• Action item: Transcribe the records below exactly, from their first line through the line containing "Notre entrepôt". Omit every line after it.

• Data extracted from a collection:

%%

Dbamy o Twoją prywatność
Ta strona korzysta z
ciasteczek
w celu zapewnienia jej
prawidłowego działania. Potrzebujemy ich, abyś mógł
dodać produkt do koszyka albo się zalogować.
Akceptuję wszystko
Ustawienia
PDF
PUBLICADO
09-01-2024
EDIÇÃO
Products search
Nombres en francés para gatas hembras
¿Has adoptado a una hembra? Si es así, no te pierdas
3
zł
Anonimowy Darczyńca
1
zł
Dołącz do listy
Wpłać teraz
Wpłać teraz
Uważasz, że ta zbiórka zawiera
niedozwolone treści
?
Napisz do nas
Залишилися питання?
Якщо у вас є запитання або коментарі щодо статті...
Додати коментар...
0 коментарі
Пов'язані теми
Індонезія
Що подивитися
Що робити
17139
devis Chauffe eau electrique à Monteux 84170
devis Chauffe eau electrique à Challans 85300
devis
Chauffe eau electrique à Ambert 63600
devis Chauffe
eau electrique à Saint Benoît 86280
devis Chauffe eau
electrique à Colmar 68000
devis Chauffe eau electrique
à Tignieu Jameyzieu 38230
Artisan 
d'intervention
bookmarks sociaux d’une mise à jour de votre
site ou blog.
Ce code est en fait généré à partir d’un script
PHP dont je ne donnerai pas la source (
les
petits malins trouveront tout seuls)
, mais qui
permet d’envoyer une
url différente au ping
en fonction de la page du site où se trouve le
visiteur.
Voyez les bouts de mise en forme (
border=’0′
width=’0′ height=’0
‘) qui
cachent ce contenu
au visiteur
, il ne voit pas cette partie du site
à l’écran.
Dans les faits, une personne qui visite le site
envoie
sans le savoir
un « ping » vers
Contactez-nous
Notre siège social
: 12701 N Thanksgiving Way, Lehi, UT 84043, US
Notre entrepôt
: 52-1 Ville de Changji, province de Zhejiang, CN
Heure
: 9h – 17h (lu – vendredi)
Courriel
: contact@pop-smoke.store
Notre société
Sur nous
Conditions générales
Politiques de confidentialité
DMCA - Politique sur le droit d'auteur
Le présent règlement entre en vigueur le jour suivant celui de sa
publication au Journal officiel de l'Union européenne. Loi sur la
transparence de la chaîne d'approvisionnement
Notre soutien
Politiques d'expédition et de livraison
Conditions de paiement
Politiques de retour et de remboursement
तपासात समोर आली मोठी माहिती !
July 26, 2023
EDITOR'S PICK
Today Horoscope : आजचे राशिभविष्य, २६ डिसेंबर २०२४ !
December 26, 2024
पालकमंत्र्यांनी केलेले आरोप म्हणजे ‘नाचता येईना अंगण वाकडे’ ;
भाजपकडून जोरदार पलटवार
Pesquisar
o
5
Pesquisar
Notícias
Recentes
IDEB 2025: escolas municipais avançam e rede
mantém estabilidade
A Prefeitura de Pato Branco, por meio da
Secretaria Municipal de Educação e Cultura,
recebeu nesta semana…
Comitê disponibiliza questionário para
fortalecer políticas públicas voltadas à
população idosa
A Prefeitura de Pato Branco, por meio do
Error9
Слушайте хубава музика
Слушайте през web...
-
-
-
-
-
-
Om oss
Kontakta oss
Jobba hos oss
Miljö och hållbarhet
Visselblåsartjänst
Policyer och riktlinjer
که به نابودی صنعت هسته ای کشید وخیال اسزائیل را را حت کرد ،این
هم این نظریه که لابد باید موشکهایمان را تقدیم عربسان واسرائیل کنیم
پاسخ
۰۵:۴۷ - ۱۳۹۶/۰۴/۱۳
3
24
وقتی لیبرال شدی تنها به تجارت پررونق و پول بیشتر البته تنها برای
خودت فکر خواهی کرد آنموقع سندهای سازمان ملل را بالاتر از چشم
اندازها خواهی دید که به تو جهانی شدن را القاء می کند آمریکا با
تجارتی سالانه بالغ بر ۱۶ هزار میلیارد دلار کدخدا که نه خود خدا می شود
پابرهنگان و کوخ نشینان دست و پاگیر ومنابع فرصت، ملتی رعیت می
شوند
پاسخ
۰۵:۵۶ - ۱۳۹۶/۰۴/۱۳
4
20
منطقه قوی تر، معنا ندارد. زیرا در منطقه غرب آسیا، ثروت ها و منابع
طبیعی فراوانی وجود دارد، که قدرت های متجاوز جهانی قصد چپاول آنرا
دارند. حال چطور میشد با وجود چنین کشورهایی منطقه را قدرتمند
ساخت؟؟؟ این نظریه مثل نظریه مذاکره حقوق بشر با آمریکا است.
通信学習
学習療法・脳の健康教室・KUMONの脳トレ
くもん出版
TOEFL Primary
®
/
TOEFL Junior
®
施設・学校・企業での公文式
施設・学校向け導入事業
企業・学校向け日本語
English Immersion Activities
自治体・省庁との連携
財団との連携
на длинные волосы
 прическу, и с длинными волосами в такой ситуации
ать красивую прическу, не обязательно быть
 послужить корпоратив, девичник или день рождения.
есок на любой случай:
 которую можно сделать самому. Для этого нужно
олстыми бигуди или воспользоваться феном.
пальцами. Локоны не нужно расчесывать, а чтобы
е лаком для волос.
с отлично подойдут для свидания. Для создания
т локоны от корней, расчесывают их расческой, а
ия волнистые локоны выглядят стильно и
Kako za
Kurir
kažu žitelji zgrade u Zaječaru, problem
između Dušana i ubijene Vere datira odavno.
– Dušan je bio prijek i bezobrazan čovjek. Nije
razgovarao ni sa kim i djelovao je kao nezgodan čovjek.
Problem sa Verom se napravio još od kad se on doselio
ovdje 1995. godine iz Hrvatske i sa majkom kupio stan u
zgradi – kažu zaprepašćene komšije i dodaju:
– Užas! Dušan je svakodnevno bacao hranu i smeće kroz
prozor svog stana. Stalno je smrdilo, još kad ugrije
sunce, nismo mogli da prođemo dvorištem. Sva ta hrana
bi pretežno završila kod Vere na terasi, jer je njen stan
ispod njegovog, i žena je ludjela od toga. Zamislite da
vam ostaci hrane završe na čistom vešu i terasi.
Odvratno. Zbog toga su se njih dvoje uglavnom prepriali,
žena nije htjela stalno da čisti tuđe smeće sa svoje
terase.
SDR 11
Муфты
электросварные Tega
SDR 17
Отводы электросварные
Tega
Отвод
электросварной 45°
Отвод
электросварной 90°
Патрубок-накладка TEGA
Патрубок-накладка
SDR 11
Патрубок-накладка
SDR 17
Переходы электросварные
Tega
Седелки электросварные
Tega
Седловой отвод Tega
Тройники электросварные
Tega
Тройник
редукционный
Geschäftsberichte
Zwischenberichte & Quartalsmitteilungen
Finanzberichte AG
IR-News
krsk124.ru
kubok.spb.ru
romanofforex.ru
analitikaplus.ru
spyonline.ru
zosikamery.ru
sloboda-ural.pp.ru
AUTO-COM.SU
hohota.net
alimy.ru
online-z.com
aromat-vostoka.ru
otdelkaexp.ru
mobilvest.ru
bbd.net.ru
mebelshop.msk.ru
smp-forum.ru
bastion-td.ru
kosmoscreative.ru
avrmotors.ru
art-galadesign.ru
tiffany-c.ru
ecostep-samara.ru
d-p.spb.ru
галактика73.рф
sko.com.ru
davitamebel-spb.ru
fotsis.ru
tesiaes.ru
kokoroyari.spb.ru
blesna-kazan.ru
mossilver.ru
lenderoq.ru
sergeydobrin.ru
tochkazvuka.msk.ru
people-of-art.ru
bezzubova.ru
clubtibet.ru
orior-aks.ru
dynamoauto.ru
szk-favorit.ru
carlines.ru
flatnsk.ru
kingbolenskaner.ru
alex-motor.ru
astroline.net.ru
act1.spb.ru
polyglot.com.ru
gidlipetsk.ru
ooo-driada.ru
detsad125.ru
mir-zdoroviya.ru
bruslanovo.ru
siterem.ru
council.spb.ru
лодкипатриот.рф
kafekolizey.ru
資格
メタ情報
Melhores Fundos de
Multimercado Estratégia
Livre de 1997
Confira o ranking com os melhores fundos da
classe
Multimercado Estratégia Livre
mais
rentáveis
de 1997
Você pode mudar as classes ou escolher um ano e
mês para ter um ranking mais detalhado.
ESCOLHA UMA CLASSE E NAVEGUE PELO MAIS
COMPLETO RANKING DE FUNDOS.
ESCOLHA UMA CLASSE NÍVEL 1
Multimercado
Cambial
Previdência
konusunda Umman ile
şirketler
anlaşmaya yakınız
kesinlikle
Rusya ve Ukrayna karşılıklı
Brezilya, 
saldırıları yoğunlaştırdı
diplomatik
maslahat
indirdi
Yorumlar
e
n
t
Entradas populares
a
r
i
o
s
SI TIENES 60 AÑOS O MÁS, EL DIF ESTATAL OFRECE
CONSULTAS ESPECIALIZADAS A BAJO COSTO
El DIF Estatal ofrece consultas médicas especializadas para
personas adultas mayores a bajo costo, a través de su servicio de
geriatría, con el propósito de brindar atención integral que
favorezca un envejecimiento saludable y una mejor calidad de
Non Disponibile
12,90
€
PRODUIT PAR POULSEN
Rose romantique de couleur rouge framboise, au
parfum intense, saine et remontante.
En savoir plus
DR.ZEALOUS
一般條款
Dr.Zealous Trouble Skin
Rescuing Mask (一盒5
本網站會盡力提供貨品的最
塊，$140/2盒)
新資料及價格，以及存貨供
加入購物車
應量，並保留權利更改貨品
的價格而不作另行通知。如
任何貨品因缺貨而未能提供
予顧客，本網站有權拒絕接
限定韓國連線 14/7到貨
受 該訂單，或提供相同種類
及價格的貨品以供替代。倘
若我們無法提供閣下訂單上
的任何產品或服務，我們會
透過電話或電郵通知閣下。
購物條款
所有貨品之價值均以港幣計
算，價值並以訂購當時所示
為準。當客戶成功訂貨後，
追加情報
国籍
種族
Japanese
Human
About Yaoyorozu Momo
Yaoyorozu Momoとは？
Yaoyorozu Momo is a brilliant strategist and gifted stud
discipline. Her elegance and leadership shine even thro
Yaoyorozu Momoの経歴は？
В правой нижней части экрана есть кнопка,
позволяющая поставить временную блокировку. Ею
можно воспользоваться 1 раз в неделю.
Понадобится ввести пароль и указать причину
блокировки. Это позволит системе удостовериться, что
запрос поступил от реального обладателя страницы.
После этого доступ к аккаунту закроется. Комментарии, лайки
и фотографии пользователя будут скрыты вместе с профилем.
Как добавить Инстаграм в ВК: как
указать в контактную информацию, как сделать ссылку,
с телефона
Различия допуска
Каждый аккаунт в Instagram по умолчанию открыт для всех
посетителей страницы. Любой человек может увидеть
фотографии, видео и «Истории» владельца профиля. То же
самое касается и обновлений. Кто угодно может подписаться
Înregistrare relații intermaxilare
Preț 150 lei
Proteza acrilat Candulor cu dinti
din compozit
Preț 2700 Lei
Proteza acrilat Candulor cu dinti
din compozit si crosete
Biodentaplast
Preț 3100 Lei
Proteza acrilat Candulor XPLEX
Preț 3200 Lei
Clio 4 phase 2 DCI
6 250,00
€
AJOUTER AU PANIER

%%

• Result below:
Dbamy o Twoją prywatność
Ta strona korzysta z
ciasteczek
w celu zapewnienia jej
prawidłowego działania. Potrzebujemy ich, abyś mógł
dodać produkt do koszyka albo się zalogować.
Akceptuję wszystko
Ustawienia
PDF
PUBLICADO
09-01-2024
EDIÇÃO
Products search
Nombres en francés para gatas hembras
¿Has adoptado a una hembra? Si es así, no te pierdas
3
zł
Anonimowy Darczyńca
1
zł
Dołącz do listy
Wpłać teraz
Wpłać teraz
Uważasz, że ta zbiórka zawiera
niedozwolone treści
?
Napisz do nas
Залишилися питання?
Якщо у вас є запитання або коментарі щодо статті...
Додати коментар...
0 коментарі
Пов'язані теми
Індонезія
Що подивитися
Що робити
17139
devis Chauffe eau electrique à Monteux 84170
devis Chauffe eau electrique à Challans 85300
devis
Chauffe eau electrique à Ambert 63600
devis Chauffe
eau electrique à Saint Benoît 86280
devis Chauffe eau
electrique à Colmar 68000
devis Chauffe eau electrique
à Tignieu Jameyzieu 38230
Artisan 
d'intervention
bookmarks sociaux d’une mise à jour de votre
site ou blog.
Ce code est en fait généré à partir d’un script
PHP dont je ne donnerai pas la source (
les
petits malins trouveront tout seuls)
, mais qui
permet d’envoyer une
url différente au ping
en fonction de la page du site où se trouve le
visiteur.
Voyez les bouts de mise en forme (
border=’0′
width=’0′ height=’0
‘) qui
cachent ce contenu
au visiteur
, il ne voit pas cette partie du site
à l’écran.
Dans les faits, une personne qui visite le site
envoie
sans le savoir
un « ping » vers
Contactez-nous
Notre siège social
: 12701 N Thanksgiving Way, Lehi, UT 84043, US
Notre entrepôt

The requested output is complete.